One day, Bland’s grandmother said to her, “You’ll be able to do that too one day…when we get our freedom.” And thus at the tender age of 8, Bland became a freedom fighter. By the time she was 11, she had already been arrested 13 times for participation in non-violent voting rights marches and prayer vigils.
Bland discussed in great detail how Selma became the battleground for voting rights in the United States. She still trembled as she described the violence on Bloody Sunday — March 7, 1965 — when state troopers and county law enforcement officials attacked unarmed marchers with billy clubs and tear gas.
After another unsuccessful attempt called Turnaround Tuesday, the Rev. Dr. Martin Luther King Jr. obtained an injunction and the marchers were finally allowed to cross the bridge on March 21, 1965 guarded by the very police who had attacked them just days before.
Bland and her fellow civil rights activists lined up on that very patio behind her church. More than 3,000 people began the walk, traveling 12 miles a day, in the rain and the cold, sleeping in fields along the way, until they reached Montgomery four days later. By the time they marched up to the capitol building in Montgomery, their group had grown to 25,000.
As a result, fewer than five months later, President Lyndon B. Johnson signed the Voting Rights Act into law calling the day “a triumph of freedom as huge as any victory that has ever been won on any battlefield.”
Another amazing civil rights hero we met was Bishop Calvin Woods Sr., an 82-year-old pastor in Birmingham.
A diminutive elderly gentleman, he surprised us with his mighty passion and sonorous voice. The bishop described how segregation had permeated everything in Birmingham. Even in the courts of justice, wherein witnesses were sworn in on the Holy Bible, there was one Bible for white witnesses and another Bible for black witnesses.
Woods worked with Baptist Minister Fred Shuttlesworth, one of Birmingham’s most prominent civil rights activists, to organize non-violent Birmingham protests against racial segregation and injustice.
Participating in these protests were hundreds of children, some as young as 6 years old.
Thousands were arrested and the marches persisted for several days.

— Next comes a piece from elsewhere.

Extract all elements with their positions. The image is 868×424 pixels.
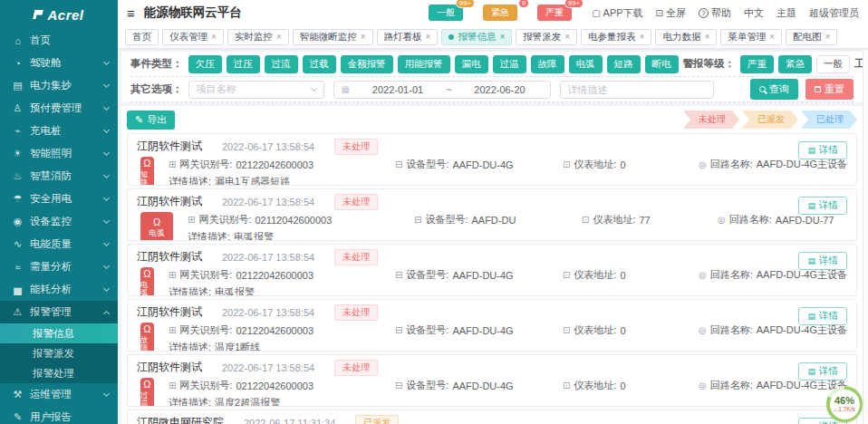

The Birmingham police commissioner, Eugene “Bull” Connor, ordered the use of fire hoses and attack dogs to suppress the protests. When images of children knocked unconscious by fire hoses, trampled and bitten by snarling dogs hit the media, many Americans were startled out of their apathy toward civil rights issues.
As we stood on the Kelly Ingram Park’s Freedom Walk, we again marched in the footsteps of those brave men, women, and children. And even though we only passed by sculptures of fire hoses aimed at us and through statues of snarling angry dogs lunging at us, it was nonetheless frightening. We could only guess at the terror and despair of the marchers.
Woods reminded us not to become complacent, for the battle is far from over. His hypnotizing call made us answer as one, even as he had rallied those young protesters half a century ago: “What y’all want?” Freedom! “When y’all want it?” Now! “How much y’all want?” All of it!
While these historic events occurred a half century ago, their message resonates among us today. Our teens were quick to equate these civil rights struggles with the inequities they see now: from gay rights to voter suppression, from sexual identity and gender equality issues to the battle for religious tolerance, from immigration concerns to the unrelenting racial inequities that persist in our nation to this day.
Our youngsters took Joanne Bland’s warnings to heart, “You’re the ones who have to make this world better for your babies. No one else is going to do it for you! Will you promise me, you’ll do it?” And they did.
In this Jewish season of Freedom, we recall that marching alongside the Rev. Dr. Martin Luther King Jr. from Selma to Montgomery, was Rabbi Abraham Joshua Heschel. It was Heschel who famously described the journey saying, “Even without words our march was worship. I felt my legs were praying.”
Dr. King and Rabbi Heschel met in January 1963 at the National Conference of Christians and Jews Conference on Religion and Race. There, Rabbi Heschel proclaimed: “At the first conference on religion and race, the main participants were Pharaoh and Moses. Moses’ words were, ‘Thus says the Lord, the God of Israel, let My people go that they may celebrate a feast to Me.’…The outcome of that summit meeting has not come to an end. Pharaoh is not ready to capitulate. The exodus began, but is far from having been completed.”
These words impressed King profoundly and he and Heschel became fast friends, so much so that the reverend had been planning to attend the rabbi’s family Passover Seder on April 12, 1968. Tragically, King never made it to that Freedom’s Feast. He was brutally assassinated eight days before Pesach, on April 4, 1968.
This year, as we gather around our Seder tables and condemn the bondage of slavery, I know that at least 20 Jews from Dayton will do so with renewed passion and insight. When we sing Let my People Go, it will have fresh resonance as we reflect upon this new, more contemporary freedom journey that we have undertaken.
The fight for freedom is as old as our people and as new as our nation. It is not just an ancient clarion call from generations past, it is likewise an abiding commandment and commitment for us in our own day. May we honor the promises we made to the heroes we met along our journey. This year, may we do our small share for the civil rights of all humanity so that we can together raise our voices: “We shall overcome!”